Task directions: Extract the lines that carry the string "جميع" from the listing.

Dataset content:
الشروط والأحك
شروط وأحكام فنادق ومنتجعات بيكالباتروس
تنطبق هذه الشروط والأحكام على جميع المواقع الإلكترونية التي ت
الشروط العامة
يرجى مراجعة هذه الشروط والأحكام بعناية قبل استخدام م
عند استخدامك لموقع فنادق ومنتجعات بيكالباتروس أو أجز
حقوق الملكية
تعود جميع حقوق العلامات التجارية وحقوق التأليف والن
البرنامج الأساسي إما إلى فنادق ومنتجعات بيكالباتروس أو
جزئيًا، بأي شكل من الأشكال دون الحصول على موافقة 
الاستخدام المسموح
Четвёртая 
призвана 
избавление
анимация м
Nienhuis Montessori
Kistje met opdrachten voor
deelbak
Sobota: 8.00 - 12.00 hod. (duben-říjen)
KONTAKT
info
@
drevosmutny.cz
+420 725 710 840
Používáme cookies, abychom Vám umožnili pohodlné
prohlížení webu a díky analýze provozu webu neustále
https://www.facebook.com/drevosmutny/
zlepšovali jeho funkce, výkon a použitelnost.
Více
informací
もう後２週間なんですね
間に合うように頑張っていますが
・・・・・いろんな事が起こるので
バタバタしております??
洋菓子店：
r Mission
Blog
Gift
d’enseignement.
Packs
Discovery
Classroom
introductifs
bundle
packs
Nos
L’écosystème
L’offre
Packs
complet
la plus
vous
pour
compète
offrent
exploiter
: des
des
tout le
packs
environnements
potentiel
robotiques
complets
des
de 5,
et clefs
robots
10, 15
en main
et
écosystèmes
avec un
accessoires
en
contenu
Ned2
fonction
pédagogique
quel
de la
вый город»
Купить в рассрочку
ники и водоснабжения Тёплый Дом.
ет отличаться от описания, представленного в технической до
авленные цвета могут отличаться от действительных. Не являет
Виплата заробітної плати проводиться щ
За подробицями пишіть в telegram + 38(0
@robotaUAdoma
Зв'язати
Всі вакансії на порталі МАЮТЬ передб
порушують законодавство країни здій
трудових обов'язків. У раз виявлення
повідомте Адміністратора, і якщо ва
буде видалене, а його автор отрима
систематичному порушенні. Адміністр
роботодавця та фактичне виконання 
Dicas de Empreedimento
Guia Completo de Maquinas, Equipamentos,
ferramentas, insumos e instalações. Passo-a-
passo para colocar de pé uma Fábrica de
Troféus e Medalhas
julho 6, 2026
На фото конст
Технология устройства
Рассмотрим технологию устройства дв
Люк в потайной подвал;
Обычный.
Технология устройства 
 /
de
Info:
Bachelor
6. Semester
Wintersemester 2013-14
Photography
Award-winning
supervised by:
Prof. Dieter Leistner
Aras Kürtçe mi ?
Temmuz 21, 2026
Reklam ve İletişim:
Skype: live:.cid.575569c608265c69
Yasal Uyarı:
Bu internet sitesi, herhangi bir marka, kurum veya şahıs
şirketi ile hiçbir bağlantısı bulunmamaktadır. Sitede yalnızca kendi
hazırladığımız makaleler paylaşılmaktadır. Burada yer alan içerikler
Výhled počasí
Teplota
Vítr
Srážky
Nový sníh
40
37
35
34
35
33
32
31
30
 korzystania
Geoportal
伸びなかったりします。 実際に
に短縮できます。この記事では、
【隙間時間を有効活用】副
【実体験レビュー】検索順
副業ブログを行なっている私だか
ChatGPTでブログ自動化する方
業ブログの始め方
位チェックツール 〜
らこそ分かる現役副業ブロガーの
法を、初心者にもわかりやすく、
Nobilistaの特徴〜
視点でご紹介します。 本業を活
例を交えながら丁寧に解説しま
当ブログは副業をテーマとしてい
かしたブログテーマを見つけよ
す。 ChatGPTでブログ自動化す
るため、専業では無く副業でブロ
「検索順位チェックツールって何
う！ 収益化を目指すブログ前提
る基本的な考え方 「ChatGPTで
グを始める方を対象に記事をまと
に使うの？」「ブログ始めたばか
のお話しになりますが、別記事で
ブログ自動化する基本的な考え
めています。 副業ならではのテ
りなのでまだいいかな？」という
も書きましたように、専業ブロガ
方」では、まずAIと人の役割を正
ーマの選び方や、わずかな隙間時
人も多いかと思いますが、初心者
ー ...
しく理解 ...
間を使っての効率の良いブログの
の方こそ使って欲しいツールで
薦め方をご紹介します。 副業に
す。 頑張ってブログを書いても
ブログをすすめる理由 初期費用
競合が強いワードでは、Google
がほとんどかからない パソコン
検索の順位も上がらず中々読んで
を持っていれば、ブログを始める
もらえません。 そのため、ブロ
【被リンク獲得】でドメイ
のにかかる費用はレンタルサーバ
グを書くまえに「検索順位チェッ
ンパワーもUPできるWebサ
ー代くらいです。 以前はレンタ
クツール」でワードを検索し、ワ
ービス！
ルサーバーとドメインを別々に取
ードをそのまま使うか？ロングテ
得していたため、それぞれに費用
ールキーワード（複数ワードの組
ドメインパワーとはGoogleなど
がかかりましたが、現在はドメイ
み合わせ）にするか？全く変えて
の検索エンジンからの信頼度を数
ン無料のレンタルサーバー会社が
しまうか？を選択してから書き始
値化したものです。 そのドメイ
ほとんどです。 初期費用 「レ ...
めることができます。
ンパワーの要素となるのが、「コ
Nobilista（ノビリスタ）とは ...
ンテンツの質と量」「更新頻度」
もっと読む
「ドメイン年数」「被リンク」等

Task answer:
تنطبق هذه الشروط والأحكام على جميع المواقع الإلكترونية التي ت
تعود جميع حقوق العلامات التجارية وحقوق التأليف والن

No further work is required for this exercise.